Aboriginal Electoral Participation in Canada
3. Bivariate Analysis: The Determinants of Aboriginal Turnout
Our investigation of the differences between Aboriginal voters and non-voters begins in this section by comparing the bivariate differences between these individuals. In other words, we consider, one by one, the factors that may explain why some Aboriginal next section.
3.1 2004 Federal Election
For the 2004 federal election, the bivariate relationships between a number of independent variables and mean reported levels of turnout among Aboriginal electors are demonstrated below (see Figure 1). The survey estimates an average turnout rate in this election of 60.4% among Aboriginal respondents.Footnote 6 When this is broken down, we find self-reported turnout rates of 55.9% among First Nations respondents, 72.7% among Inuit respondents and 68.4% among Métis respondents.
Each line in the figure represents one variable, while two points represent the average turnout rate for respondents according to their classification on the variable. The difference between these two points is the gap in turnout attributable to this variable. The graph organizes the variables according to the size of this gap, with the largest gaps at the top and the smallest at the bottom.
Beginning at the top of the graph, the largest difference in turnout exists between those who have or lack political resources, which we calculate by combining measures of political attention, knowledge and interest whenever available.Footnote 7 The results suggest that such resources have large effects, as those with more resources report voting at a higher rate (78%) than those who lack political resources (38%).Footnote 8 The next largest effect is attributable to the belief that voting is a duty. We also find that those who believe their vote does not matter are measurably less likely to vote.
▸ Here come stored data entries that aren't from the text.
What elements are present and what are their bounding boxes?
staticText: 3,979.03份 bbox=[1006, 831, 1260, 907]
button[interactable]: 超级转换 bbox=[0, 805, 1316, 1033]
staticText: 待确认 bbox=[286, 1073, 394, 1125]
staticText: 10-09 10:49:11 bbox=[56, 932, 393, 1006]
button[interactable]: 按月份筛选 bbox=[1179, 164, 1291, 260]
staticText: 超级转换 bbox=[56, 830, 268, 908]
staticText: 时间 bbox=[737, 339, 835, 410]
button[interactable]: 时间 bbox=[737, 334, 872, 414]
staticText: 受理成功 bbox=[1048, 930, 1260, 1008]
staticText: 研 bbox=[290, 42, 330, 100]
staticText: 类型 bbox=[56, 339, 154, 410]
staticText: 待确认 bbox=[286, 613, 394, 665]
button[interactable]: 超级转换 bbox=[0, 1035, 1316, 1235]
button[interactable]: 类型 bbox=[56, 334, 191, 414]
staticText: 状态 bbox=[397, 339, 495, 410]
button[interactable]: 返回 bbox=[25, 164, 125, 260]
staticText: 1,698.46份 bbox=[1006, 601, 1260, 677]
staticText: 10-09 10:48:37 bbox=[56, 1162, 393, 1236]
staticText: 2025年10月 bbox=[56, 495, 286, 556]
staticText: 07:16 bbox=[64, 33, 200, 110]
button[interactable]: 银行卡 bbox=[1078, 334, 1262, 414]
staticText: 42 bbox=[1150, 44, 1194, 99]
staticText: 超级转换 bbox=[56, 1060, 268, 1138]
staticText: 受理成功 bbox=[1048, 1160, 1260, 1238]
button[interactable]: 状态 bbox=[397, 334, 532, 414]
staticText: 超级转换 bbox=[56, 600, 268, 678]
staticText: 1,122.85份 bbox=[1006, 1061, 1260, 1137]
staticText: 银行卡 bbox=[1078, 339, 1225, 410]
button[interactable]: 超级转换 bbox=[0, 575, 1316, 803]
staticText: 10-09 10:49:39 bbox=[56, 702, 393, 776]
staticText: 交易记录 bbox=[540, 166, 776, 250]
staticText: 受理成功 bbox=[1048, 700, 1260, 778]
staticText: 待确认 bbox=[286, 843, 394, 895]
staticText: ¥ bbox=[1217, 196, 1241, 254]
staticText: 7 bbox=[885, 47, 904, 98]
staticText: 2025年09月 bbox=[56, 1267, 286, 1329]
These variables, which can be classified as measures of political belief or engagement, are then followed by a suite of demographic variables.
In keeping with mainstream literature on turnout, we find that older and wealthier individuals are more likely to report turning out. Aboriginals in British Columbia are also more likely to report voting. However, those who live on First Nations reserves anywhere in the country report a lower turnout than those who live off reserves. We next find that those with more education are more likely to report voting. Those Aboriginal citizens living in Quebec and Atlantic Canada exhibit lower turnout than other Aboriginals, though these differences do not reach conventional levels of statistical significance.
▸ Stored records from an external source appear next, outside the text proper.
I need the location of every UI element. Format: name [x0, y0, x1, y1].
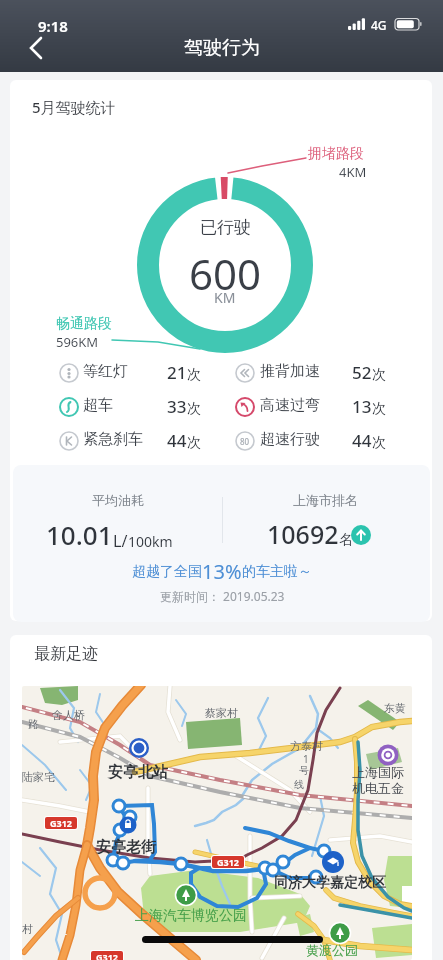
- staticText: 超车: [83, 396, 113, 415]
- staticText: G312: [217, 856, 239, 868]
- staticText: 安亭老街: [96, 838, 156, 857]
- staticText: 10.01: [46, 517, 113, 552]
- staticText: 畅通路段: [56, 315, 112, 333]
- staticText: 600: [189, 245, 262, 302]
- staticText: G312: [50, 817, 72, 829]
- staticText: 次: [372, 400, 386, 418]
- staticText: 21: [167, 361, 187, 384]
- staticText: 更新时间： 2019.05.23: [160, 588, 285, 604]
- staticText: 上海汽车博览公园: [135, 907, 247, 925]
- staticText: 黄渡公园: [306, 942, 358, 958]
- staticText: 1: [303, 752, 309, 766]
- staticText: 村: [22, 922, 33, 936]
- button[interactable]: [18, 30, 58, 66]
- staticText: 线: [294, 778, 304, 791]
- staticText: 44: [167, 429, 187, 452]
- staticText: 52: [352, 361, 372, 384]
- staticText: 高速过弯: [260, 396, 320, 415]
- staticText: 次: [372, 366, 386, 384]
- staticText: 超越了全国: [132, 563, 202, 581]
- staticText: 蔡家村: [205, 706, 238, 720]
- staticText: 安亭北站: [108, 763, 168, 782]
- staticText: 驾驶行为: [184, 36, 260, 60]
- staticText: 已行驶: [200, 217, 251, 238]
- staticText: 10692: [267, 517, 339, 551]
- staticText: 4G: [371, 17, 387, 33]
- staticText: 名: [339, 531, 353, 549]
- staticText: 9:18: [38, 16, 68, 36]
- staticText: 33: [167, 395, 187, 418]
- button[interactable]: [57, 425, 203, 457]
- staticText: 同济大学嘉定校区: [274, 874, 386, 892]
- staticText: 5月驾驶统计: [32, 97, 116, 117]
- button[interactable]: [233, 357, 388, 389]
- staticText: 机电五金: [352, 780, 404, 796]
- button[interactable]: 舍人桥: [22, 686, 412, 960]
- staticText: 44: [352, 429, 372, 452]
- staticText: 80: [240, 436, 250, 447]
- staticText: 13%: [202, 558, 242, 585]
- button[interactable]: [233, 425, 388, 457]
- staticText: 596KM: [56, 333, 99, 351]
- staticText: KM: [214, 288, 236, 307]
- staticText: 紧急刹车: [83, 430, 143, 449]
- staticText: 陆家宅: [22, 770, 55, 784]
- staticText: 100km: [128, 532, 173, 551]
- staticText: 次: [372, 434, 386, 452]
- staticText: 上海市排名: [293, 492, 358, 508]
- staticText: 方泰村: [290, 739, 323, 753]
- button[interactable]: [57, 391, 203, 423]
- staticText: 平均油耗: [92, 492, 144, 508]
- staticText: 上海国际: [352, 764, 404, 780]
- staticText: 推背加速: [260, 362, 320, 381]
- staticText: 次: [187, 434, 201, 452]
- staticText: 最新足迹: [34, 644, 98, 664]
- staticText: 舍人桥: [52, 708, 85, 722]
- staticText: 超速行驶: [260, 430, 320, 449]
- staticText: 4KM: [339, 163, 367, 181]
- staticText: 的车主啦～: [242, 563, 312, 581]
- button[interactable]: 超越了全国: [0, 558, 443, 585]
- staticText: L/: [113, 530, 128, 552]
- staticText: 号: [299, 764, 309, 777]
- staticText: 路: [28, 717, 39, 731]
- staticText: 13: [352, 395, 372, 418]
- staticText: 次: [187, 400, 201, 418]
- button[interactable]: [233, 391, 388, 423]
- button[interactable]: [57, 357, 203, 389]
- staticText: 次: [187, 366, 201, 384]
- staticText: G312: [96, 951, 118, 960]
- staticText: 拥堵路段: [308, 145, 364, 163]
- staticText: 等红灯: [83, 362, 128, 381]
- staticText: 东黄: [384, 701, 406, 715]
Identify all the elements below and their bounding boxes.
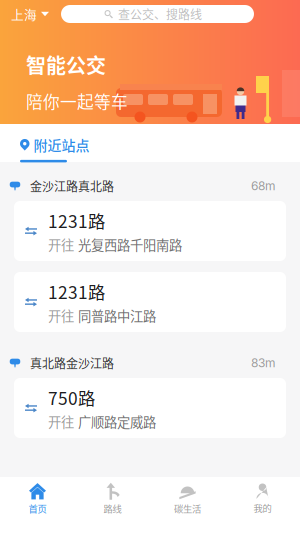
staticText: 首页 xyxy=(28,502,46,515)
staticText: 附近站点 xyxy=(34,135,90,155)
staticText: 查公交、搜路线 xyxy=(118,5,202,23)
staticText: 广顺路定威路 xyxy=(78,412,156,431)
staticText: 83m xyxy=(251,356,276,370)
staticText: 路线 xyxy=(104,502,122,515)
staticText: 陪你一起等车 xyxy=(26,89,128,113)
staticText: 上海 xyxy=(11,5,37,23)
staticText: 智能公交 xyxy=(26,50,106,79)
button[interactable]: 金沙江路真北路 xyxy=(0,171,300,201)
staticText: 1231路 xyxy=(48,208,105,233)
button[interactable]: 上海 xyxy=(0,3,61,25)
button[interactable]: 真北路金沙江路 xyxy=(0,348,300,378)
button[interactable]: 路线 xyxy=(75,477,150,521)
staticText: 碳生活 xyxy=(174,502,201,515)
staticText: 1231路 xyxy=(48,279,105,304)
button[interactable]: 附近站点 xyxy=(0,121,90,165)
button[interactable]: 1231路 xyxy=(14,201,286,261)
button[interactable]: 1231路 xyxy=(14,272,286,332)
staticText: 我的 xyxy=(254,501,272,515)
staticText: 光复西路千阳南路 xyxy=(78,235,182,254)
button[interactable]: 我的 xyxy=(225,477,300,521)
staticText: 真北路金沙江路 xyxy=(30,354,114,372)
button[interactable]: 750路 xyxy=(14,378,286,438)
staticText: 68m xyxy=(251,179,276,193)
button[interactable]: 碳生活 xyxy=(150,477,225,521)
button[interactable]: 首页 xyxy=(0,477,75,521)
staticText: 开往 xyxy=(48,235,74,254)
staticText: 750路 xyxy=(48,385,95,410)
staticText: 开往 xyxy=(48,412,74,431)
button[interactable]: 查公交、搜路线 xyxy=(61,5,254,23)
staticText: 开往 xyxy=(48,306,74,325)
staticText: 同普路中江路 xyxy=(78,306,156,325)
staticText: 金沙江路真北路 xyxy=(30,177,114,195)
The next two largest effects are attributable to beliefs about the political system. Among those who believe that there should be a guaranteed number of Aboriginals in Parliament, reported turnout is lower. Those who say they would be more likely to vote if there were more Aboriginal candidates likewise report lower current voter turnout. Both of these findings suggest that at least some Aboriginal electors do not vote because of a dearth of sufficiently representative or similar candidates. We also find lower turnout among those who believe that parties do not address important issues.
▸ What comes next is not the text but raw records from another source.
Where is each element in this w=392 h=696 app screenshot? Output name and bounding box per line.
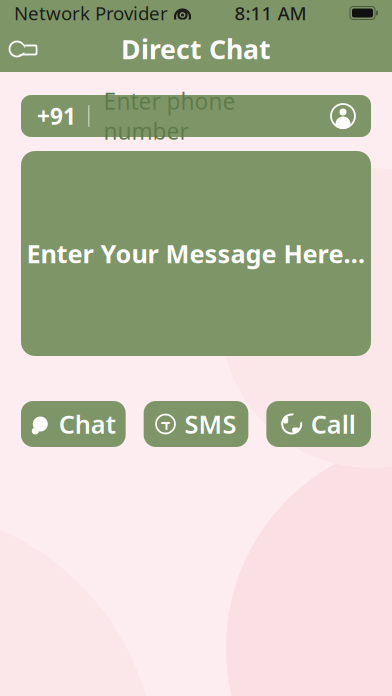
button[interactable]: Call: [266, 401, 371, 447]
staticText: 8:11 AM: [234, 1, 306, 25]
staticText: Call: [311, 407, 356, 441]
button[interactable]: Chat: [21, 401, 126, 447]
staticText: Direct Chat: [121, 31, 271, 67]
staticText: +91: [37, 101, 76, 131]
button[interactable]: +91: [21, 95, 371, 137]
staticText: Enter phone number: [104, 86, 236, 146]
staticText: Network Provider: [14, 1, 168, 25]
staticText: Chat: [59, 407, 116, 441]
button[interactable]: Enter Your Message Here…: [21, 151, 371, 356]
staticText: Enter Your Message Here…: [26, 237, 366, 270]
button[interactable]: Send SMS: [144, 401, 248, 447]
button[interactable]: Back: [0, 27, 46, 71]
staticText: SMS: [184, 407, 236, 441]
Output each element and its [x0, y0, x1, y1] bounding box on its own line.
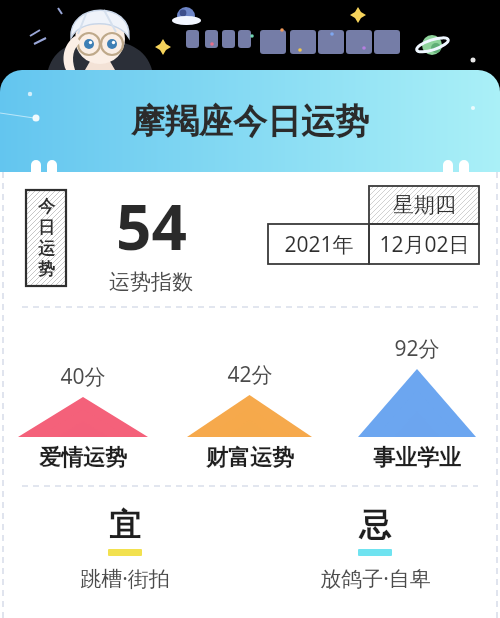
staticText: 势 — [38, 259, 55, 280]
staticText: 事业学业 — [373, 444, 461, 472]
staticText: 跳槽·街拍 — [80, 564, 170, 593]
staticText: 12月02日 — [379, 230, 470, 259]
staticText: 运 — [38, 238, 55, 259]
staticText: 放鸽子·自卑 — [320, 564, 431, 593]
staticText: 财富运势 — [206, 444, 294, 472]
staticText: 54 — [116, 184, 187, 268]
staticText: 今 — [38, 196, 55, 217]
button[interactable]: 摩羯座今日运势 — [0, 70, 500, 172]
button[interactable]: 宜 — [0, 505, 250, 593]
staticText: 2021年 — [284, 230, 354, 259]
button[interactable]: 忌 — [250, 505, 500, 593]
staticText: 42分 — [227, 360, 273, 389]
staticText: 92分 — [394, 334, 440, 363]
button[interactable]: 今 — [26, 190, 66, 286]
button[interactable]: 92分 — [333, 334, 500, 472]
staticText: 忌 — [359, 505, 391, 545]
staticText: 星期四 — [393, 192, 456, 218]
staticText: 日 — [38, 217, 55, 238]
button[interactable]: 42分 — [166, 360, 333, 472]
staticText: 爱情运势 — [39, 444, 127, 472]
button[interactable]: 54 — [88, 184, 214, 295]
staticText: 运势指数 — [109, 269, 193, 295]
button[interactable]: 星期四 — [268, 186, 479, 226]
staticText: 宜 — [109, 505, 141, 545]
other: Luke大叔星座馆 — [0, 0, 500, 70]
staticText: 摩羯座今日运势 — [131, 100, 369, 143]
staticText: 40分 — [60, 362, 106, 391]
button[interactable]: 40分 — [0, 362, 166, 472]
Additionally, our analysis shows that geography matters: those who live in rural areas reported lower turnout in 2004. A sense of belonging matters as well: those with a higher sense of Canadian belonging and/or a higher sense of provincial belonging are more likely to have reported voting in the federal election. In keeping with earlier findings, feeling that one is part of a larger community is a sufficient condition for casting a ballot. We note, however, that having a sense of Aboriginal belonging has a statistically insignificant effect on the decision to vote. Likewise, near the bottom of the graph, gender is shown to be unrelated to voting, as is exposure to an Elections Canada ad. Similarly, believing that issues are too complicated has no effect on the turnout decision.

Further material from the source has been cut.